Collected data

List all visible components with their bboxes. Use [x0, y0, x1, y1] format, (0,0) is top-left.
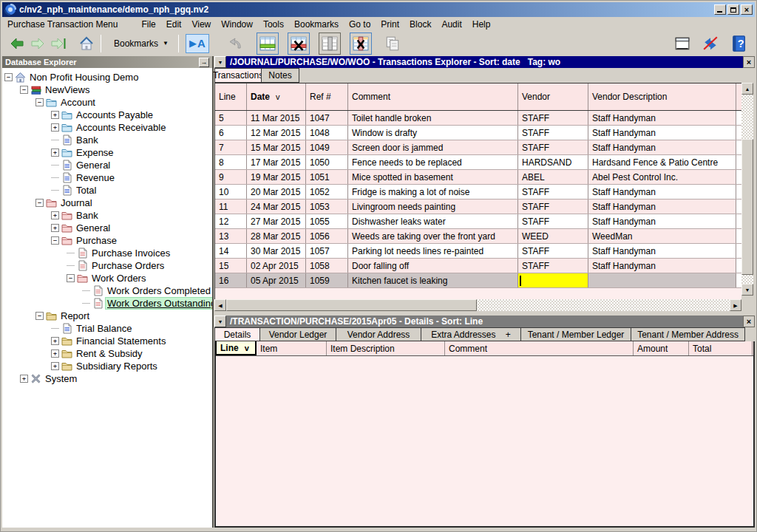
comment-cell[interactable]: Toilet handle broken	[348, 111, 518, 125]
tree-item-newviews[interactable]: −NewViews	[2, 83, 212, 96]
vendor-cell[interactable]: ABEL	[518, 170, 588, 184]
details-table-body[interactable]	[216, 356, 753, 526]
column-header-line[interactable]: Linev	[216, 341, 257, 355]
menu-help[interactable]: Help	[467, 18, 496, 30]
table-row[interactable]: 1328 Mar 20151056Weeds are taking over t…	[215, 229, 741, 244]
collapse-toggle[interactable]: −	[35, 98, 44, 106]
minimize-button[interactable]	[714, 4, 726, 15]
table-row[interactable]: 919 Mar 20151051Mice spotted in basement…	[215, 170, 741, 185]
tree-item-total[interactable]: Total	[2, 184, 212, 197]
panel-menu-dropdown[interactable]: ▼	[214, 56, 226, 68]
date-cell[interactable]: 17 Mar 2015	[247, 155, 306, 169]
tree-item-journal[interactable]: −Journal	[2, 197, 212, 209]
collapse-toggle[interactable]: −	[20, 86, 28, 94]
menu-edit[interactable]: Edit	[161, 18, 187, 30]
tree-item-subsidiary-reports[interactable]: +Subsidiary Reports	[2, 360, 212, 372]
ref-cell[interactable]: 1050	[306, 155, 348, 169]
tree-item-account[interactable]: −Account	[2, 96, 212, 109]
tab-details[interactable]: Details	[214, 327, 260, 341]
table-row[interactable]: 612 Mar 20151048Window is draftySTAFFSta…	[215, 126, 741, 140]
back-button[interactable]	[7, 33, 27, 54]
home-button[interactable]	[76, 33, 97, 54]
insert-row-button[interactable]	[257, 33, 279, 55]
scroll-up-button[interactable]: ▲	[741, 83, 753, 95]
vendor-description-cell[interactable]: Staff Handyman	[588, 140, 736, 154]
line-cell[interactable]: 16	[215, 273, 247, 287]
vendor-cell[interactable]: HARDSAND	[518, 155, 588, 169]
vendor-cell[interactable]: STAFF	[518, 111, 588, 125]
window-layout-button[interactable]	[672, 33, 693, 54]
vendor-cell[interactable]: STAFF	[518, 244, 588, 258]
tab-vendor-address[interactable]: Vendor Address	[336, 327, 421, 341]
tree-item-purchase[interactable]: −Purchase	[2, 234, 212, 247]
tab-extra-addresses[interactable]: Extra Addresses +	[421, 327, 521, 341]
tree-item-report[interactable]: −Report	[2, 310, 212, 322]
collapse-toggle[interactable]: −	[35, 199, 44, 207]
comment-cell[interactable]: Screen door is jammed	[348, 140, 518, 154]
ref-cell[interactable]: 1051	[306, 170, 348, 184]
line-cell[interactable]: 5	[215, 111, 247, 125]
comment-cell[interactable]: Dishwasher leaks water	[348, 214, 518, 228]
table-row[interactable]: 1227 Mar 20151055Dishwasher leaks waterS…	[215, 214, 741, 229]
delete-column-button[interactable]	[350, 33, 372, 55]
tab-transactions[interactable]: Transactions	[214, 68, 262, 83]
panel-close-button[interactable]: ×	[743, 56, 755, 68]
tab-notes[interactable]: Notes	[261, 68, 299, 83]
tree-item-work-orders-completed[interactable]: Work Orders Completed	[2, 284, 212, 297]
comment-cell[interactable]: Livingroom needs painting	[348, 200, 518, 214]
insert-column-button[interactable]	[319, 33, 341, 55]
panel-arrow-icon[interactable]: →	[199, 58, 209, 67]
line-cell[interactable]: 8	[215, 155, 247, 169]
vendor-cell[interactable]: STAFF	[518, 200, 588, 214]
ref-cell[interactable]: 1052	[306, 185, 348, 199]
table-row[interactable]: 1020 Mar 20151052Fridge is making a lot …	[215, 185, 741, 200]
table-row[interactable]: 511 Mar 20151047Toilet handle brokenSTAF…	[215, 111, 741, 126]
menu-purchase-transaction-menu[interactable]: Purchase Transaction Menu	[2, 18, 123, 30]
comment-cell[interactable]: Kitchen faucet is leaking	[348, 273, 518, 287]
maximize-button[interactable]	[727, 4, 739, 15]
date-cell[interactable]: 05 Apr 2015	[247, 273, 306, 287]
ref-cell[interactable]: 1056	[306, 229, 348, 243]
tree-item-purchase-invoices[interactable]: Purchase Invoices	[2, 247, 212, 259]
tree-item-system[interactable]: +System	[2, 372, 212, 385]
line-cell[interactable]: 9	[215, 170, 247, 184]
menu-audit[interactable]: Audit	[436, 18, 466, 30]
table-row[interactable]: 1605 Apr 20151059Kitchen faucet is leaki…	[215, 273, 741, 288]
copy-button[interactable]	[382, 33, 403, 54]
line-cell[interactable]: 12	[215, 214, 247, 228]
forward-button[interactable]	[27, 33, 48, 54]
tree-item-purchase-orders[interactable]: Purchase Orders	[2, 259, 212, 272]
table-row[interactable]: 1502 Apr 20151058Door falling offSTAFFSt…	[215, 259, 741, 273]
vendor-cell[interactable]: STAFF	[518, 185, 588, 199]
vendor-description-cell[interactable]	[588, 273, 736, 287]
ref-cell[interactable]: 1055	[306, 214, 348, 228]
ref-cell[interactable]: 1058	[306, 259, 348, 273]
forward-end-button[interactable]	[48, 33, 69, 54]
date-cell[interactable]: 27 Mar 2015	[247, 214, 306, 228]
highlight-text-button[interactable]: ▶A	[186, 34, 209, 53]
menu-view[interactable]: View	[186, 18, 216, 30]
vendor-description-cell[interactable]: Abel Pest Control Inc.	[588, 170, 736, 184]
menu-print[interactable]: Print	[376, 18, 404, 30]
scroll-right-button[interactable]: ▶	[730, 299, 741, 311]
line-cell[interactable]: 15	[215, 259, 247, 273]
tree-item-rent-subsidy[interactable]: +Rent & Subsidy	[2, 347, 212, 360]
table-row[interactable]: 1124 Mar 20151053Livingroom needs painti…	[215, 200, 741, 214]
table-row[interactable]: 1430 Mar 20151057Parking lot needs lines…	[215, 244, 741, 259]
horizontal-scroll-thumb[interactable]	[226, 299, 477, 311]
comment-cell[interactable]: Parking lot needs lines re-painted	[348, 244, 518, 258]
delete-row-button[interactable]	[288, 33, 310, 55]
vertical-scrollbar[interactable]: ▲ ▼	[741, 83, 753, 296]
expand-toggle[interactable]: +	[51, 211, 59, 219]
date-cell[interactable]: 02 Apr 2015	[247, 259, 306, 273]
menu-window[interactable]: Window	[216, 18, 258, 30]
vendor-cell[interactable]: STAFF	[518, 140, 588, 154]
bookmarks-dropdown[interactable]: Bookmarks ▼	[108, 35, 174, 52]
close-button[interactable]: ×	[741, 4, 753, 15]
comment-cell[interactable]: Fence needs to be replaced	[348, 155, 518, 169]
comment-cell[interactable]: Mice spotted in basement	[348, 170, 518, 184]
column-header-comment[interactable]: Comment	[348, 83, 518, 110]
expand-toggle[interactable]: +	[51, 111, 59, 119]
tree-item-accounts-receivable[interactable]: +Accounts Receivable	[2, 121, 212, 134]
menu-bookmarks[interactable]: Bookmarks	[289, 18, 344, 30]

Exercise objective: Output all of the data above exactly; no pictures should appear.

Output:
List all visible components with their bboxes. Use [x0, y0, x1, y1] format, (0,0) is top-left.
comment-cell[interactable]: Toilet handle broken	[348, 111, 518, 125]
tree-item-newviews[interactable]: −NewViews	[2, 83, 212, 96]
vendor-cell[interactable]: ABEL	[518, 170, 588, 184]
details-table-body[interactable]	[216, 356, 753, 526]
column-header-line[interactable]: Linev	[216, 341, 257, 355]
menu-help[interactable]: Help	[467, 18, 496, 30]
table-row[interactable]: 1328 Mar 20151056Weeds are taking over t…	[215, 229, 741, 244]
collapse-toggle[interactable]: −	[35, 98, 44, 106]
minimize-button[interactable]	[714, 4, 726, 15]
table-row[interactable]: 919 Mar 20151051Mice spotted in basement…	[215, 170, 741, 185]
tree-item-total[interactable]: Total	[2, 184, 212, 197]
panel-menu-dropdown[interactable]: ▼	[214, 56, 226, 68]
date-cell[interactable]: 17 Mar 2015	[247, 155, 306, 169]
tree-item-journal[interactable]: −Journal	[2, 197, 212, 209]
collapse-toggle[interactable]: −	[20, 86, 28, 94]
menu-edit[interactable]: Edit	[161, 18, 187, 30]
tree-item-subsidiary-reports[interactable]: +Subsidiary Reports	[2, 360, 212, 372]
ref-cell[interactable]: 1050	[306, 155, 348, 169]
tree-item-account[interactable]: −Account	[2, 96, 212, 109]
tab-details[interactable]: Details	[214, 327, 260, 341]
table-row[interactable]: 612 Mar 20151048Window is draftySTAFFSta…	[215, 126, 741, 140]
back-button[interactable]	[7, 33, 27, 54]
home-button[interactable]	[76, 33, 97, 54]
insert-row-button[interactable]	[257, 33, 279, 55]
scroll-up-button[interactable]: ▲	[741, 83, 753, 95]
vendor-description-cell[interactable]: Staff Handyman	[588, 140, 736, 154]
line-cell[interactable]: 16	[215, 273, 247, 287]
vendor-cell[interactable]: HARDSAND	[518, 155, 588, 169]
vendor-cell[interactable]: STAFF	[518, 111, 588, 125]
window-layout-button[interactable]	[672, 33, 693, 54]
vendor-cell[interactable]: STAFF	[518, 244, 588, 258]
tab-vendor-address[interactable]: Vendor Address	[336, 327, 421, 341]
tree-item-purchase[interactable]: −Purchase	[2, 234, 212, 247]
tab-extra-addresses[interactable]: Extra Addresses +	[421, 327, 521, 341]
tree-item-report[interactable]: −Report	[2, 310, 212, 322]
collapse-toggle[interactable]: −	[35, 199, 44, 207]
comment-cell[interactable]: Screen door is jammed	[348, 140, 518, 154]
ref-cell[interactable]: 1051	[306, 170, 348, 184]
line-cell[interactable]: 5	[215, 111, 247, 125]
comment-cell[interactable]: Dishwasher leaks water	[348, 214, 518, 228]
table-row[interactable]: 1227 Mar 20151055Dishwasher leaks waterS…	[215, 214, 741, 229]
delete-column-button[interactable]	[350, 33, 372, 55]
tab-transactions[interactable]: Transactions	[214, 68, 262, 83]
panel-close-button[interactable]: ×	[743, 56, 755, 68]
tab-notes[interactable]: Notes	[261, 68, 299, 83]
tree-item-work-orders-completed[interactable]: Work Orders Completed	[2, 284, 212, 297]
comment-cell[interactable]: Livingroom needs painting	[348, 200, 518, 214]
insert-column-button[interactable]	[319, 33, 341, 55]
panel-arrow-icon[interactable]: →	[199, 58, 209, 67]
line-cell[interactable]: 8	[215, 155, 247, 169]
vendor-cell[interactable]: STAFF	[518, 200, 588, 214]
ref-cell[interactable]: 1052	[306, 185, 348, 199]
table-row[interactable]: 1020 Mar 20151052Fridge is making a lot …	[215, 185, 741, 200]
table-row[interactable]: 511 Mar 20151047Toilet handle brokenSTAF…	[215, 111, 741, 126]
menu-purchase-transaction-menu[interactable]: Purchase Transaction Menu	[2, 18, 123, 30]
comment-cell[interactable]: Kitchen faucet is leaking	[348, 273, 518, 287]
maximize-button[interactable]	[727, 4, 739, 15]
date-cell[interactable]: 05 Apr 2015	[247, 273, 306, 287]
ref-cell[interactable]: 1056	[306, 229, 348, 243]
tree-item-purchase-invoices[interactable]: Purchase Invoices	[2, 247, 212, 259]
tree-item-system[interactable]: +System	[2, 372, 212, 385]
line-cell[interactable]: 9	[215, 170, 247, 184]
menu-audit[interactable]: Audit	[436, 18, 466, 30]
table-row[interactable]: 1605 Apr 20151059Kitchen faucet is leaki…	[215, 273, 741, 288]
copy-button[interactable]	[382, 33, 403, 54]
line-cell[interactable]: 12	[215, 214, 247, 228]
forward-button[interactable]	[27, 33, 48, 54]
tree-item-purchase-orders[interactable]: Purchase Orders	[2, 259, 212, 272]
table-row[interactable]: 1502 Apr 20151058Door falling offSTAFFSt…	[215, 259, 741, 273]
vendor-cell[interactable]: STAFF	[518, 185, 588, 199]
vendor-description-cell[interactable]	[588, 273, 736, 287]
ref-cell[interactable]: 1055	[306, 214, 348, 228]
ref-cell[interactable]: 1058	[306, 259, 348, 273]
forward-end-button[interactable]	[48, 33, 69, 54]
date-cell[interactable]: 27 Mar 2015	[247, 214, 306, 228]
highlight-text-button[interactable]: ▶A	[186, 34, 209, 53]
menu-view[interactable]: View	[186, 18, 216, 30]
vendor-description-cell[interactable]: Abel Pest Control Inc.	[588, 170, 736, 184]
menu-print[interactable]: Print	[376, 18, 404, 30]
scroll-right-button[interactable]: ▶	[730, 299, 741, 311]
line-cell[interactable]: 15	[215, 259, 247, 273]
tree-item-rent-subsidy[interactable]: +Rent & Subsidy	[2, 347, 212, 360]
table-row[interactable]: 1124 Mar 20151053Livingroom needs painti…	[215, 200, 741, 214]
table-row[interactable]: 1430 Mar 20151057Parking lot needs lines…	[215, 244, 741, 259]
horizontal-scroll-thumb[interactable]	[226, 299, 477, 311]
comment-cell[interactable]: Parking lot needs lines re-painted	[348, 244, 518, 258]
delete-row-button[interactable]	[288, 33, 310, 55]
vertical-scrollbar[interactable]: ▲ ▼	[741, 83, 753, 296]
expand-toggle[interactable]: +	[51, 211, 59, 219]
date-cell[interactable]: 02 Apr 2015	[247, 259, 306, 273]
menu-window[interactable]: Window	[216, 18, 258, 30]
vendor-cell[interactable]: STAFF	[518, 140, 588, 154]
bookmarks-dropdown[interactable]: Bookmarks ▼	[108, 35, 174, 52]
close-button[interactable]: ×	[741, 4, 753, 15]
comment-cell[interactable]: Fence needs to be replaced	[348, 155, 518, 169]
comment-cell[interactable]: Mice spotted in basement	[348, 170, 518, 184]
column-header-comment[interactable]: Comment	[348, 83, 518, 110]
expand-toggle[interactable]: +	[51, 111, 59, 119]
tree-item-accounts-receivable[interactable]: +Accounts Receivable	[2, 121, 212, 134]
menu-bookmarks[interactable]: Bookmarks	[289, 18, 344, 30]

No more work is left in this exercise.